> **Exercise objective**:
The copy should hold exactly the lines below from the one that contains "Dicas para uma Publicação de Sucesso" through the one that contains "de Cazorla, el" and nothing else, so no pictures.

> **Information supplied**:
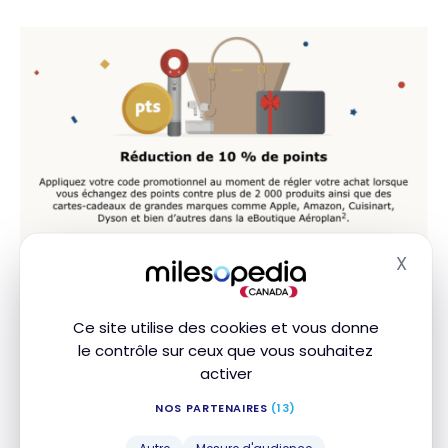
X
Masq
100 points Aéroplan
Ce site utilise des cookies et vous donne
le contrôle sur ceux que vous souhaitez
Le choix le plus facile, mais qui rapporte le moins.
activer
Ceci a une valeur de 2 $.
NOS PARTENAIRES
(13)
100 points Aéroplan
seront déposés dans le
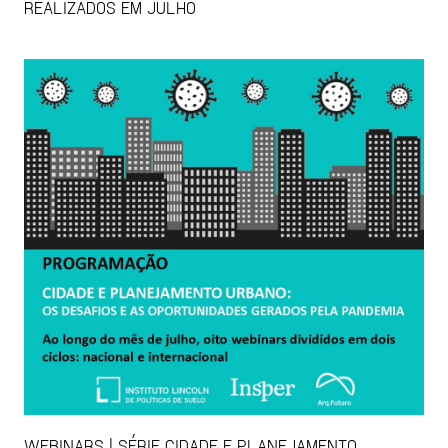
REALIZADOS EM JULHO
WEBINARS | SÉRIE CIDADE E PLANEJAMENTO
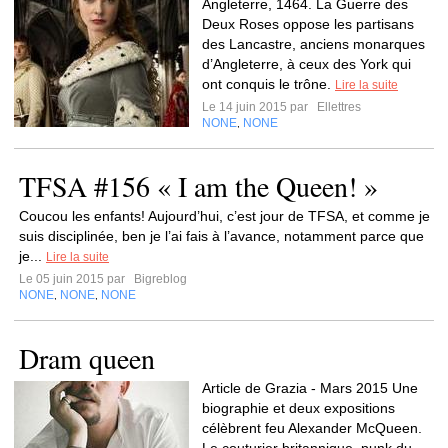
Angleterre, 1464. La Guerre des
Deux Roses oppose les partisans
des Lancastre, anciens monarques
d’Angleterre, à ceux des York qui
ont conquis le trône.
Lire la suite
Le 14 juin 2015 par
Ellettres
NONE
NONE
,
TFSA #156 « I am the Queen! »
Coucou les enfants! Aujourd’hui, c’est jour de TFSA, et comme je
suis disciplinée, ben je l’ai fais à l’avance, notamment parce que
je...
Lire la suite
Le 05 juin 2015 par
Bigreblog
NONE
NONE
NONE
,
,
Dram queen
Article de Grazia - Mars 2015 Une
biographie et deux expositions
célèbrent feu Alexander McQueen.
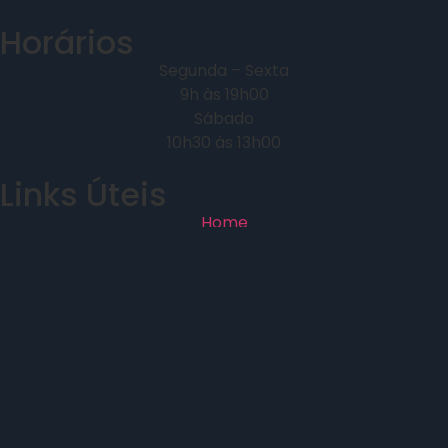
Horários
Segunda – Sexta
9h às 19h00
Sábado
10h30 às 13h00
Links Úteis
Home
Sobre Nós
Imóveis
Contacto
Maison Real Estate,
VERMELHO GLORIOSO LDA -
AMI 26160
Resolução Alternativa de Litígios |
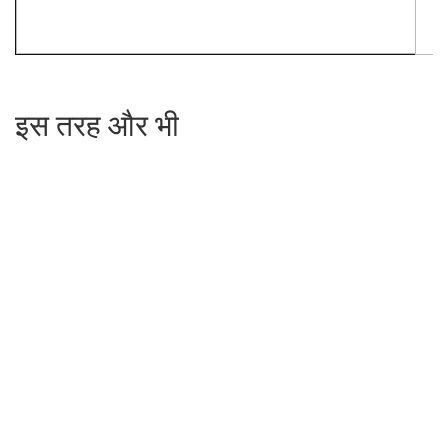
इस तरह और भी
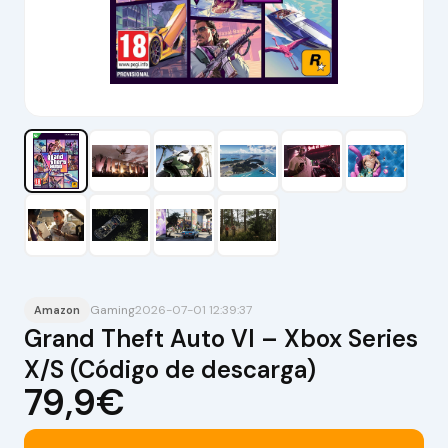
Gaming
2026-07-01 12:39:37
Amazon
Grand Theft Auto VI – Xbox Series
X/S (Código de descarga)
79,9€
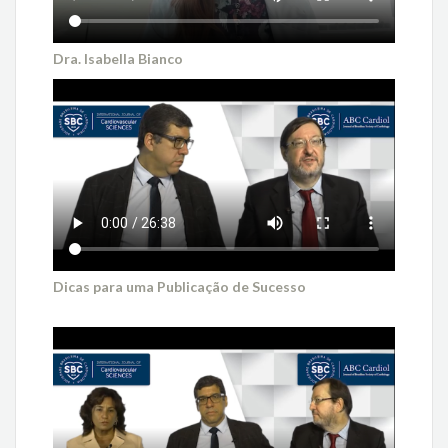
Dra. Isabella Bianco
Dicas para uma Publicação de Sucesso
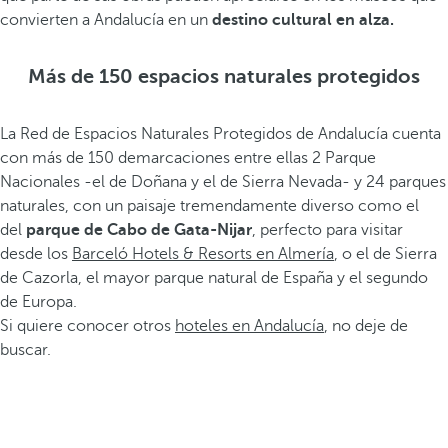
convierten a Andalucía en un
destino cultural en alza.
Más de 150 espacios naturales protegidos
La Red de Espacios Naturales Protegidos de Andalucía cuenta
con más de 150 demarcaciones entre ellas 2 Parque
Nacionales -el de Doñana y el de Sierra Nevada- y 24 parques
naturales, con un paisaje tremendamente diverso como el
del
parque de Cabo de Gata-Nijar
, perfecto para visitar
desde los
Barceló Hotels & Resorts en Almería
, o el de Sierra
de Cazorla, el mayor parque natural de España y el segundo
de Europa.
Si quiere conocer otros
hoteles en Andalucía
, no deje de
buscar.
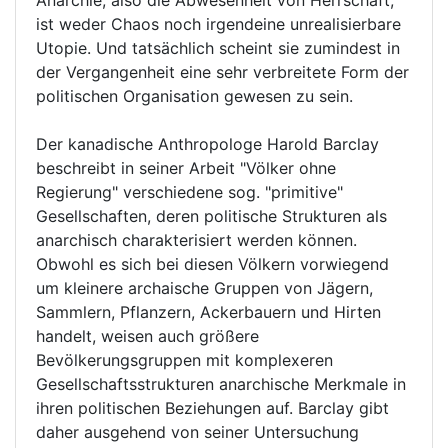
Anarchie, also die Abwesenheit von Herrschaft,
ist weder Chaos noch irgendeine unrealisierbare
Utopie. Und tatsächlich scheint sie zumindest in
der Vergangenheit eine sehr verbreitete Form der
politischen Organisation gewesen zu sein.
Der kanadische Anthropologe Harold Barclay
beschreibt in seiner Arbeit "Völker ohne
Regierung" verschiedene sog. "primitive"
Gesellschaften, deren politische Strukturen als
anarchisch charakterisiert werden können.
Obwohl es sich bei diesen Völkern vorwiegend
um kleinere archaische Gruppen von Jägern,
Sammlern, Pflanzern, Ackerbauern und Hirten
handelt, weisen auch größere
Bevölkerungsgruppen mit komplexeren
Gesellschaftsstrukturen anarchische Merkmale in
ihren politischen Beziehungen auf. Barclay gibt
daher ausgehend von seiner Untersuchung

> **Problem solution**:
Dicas para uma Publicação de Sucesso
convierten a Andalucía en un
destino cultural en alza.
Más de 150 espacios naturales protegidos
La Red de Espacios Naturales Protegidos de Andalucía cuenta
con más de 150 demarcaciones entre ellas 2 Parque
Nacionales -el de Doñana y el de Sierra Nevada- y 24 parques
naturales, con un paisaje tremendamente diverso como el
del
parque de Cabo de Gata-Nijar
, perfecto para visitar
desde los
Barceló Hotels & Resorts en Almería
, o el de Sierra
de Cazorla, el mayor parque natural de España y el segundo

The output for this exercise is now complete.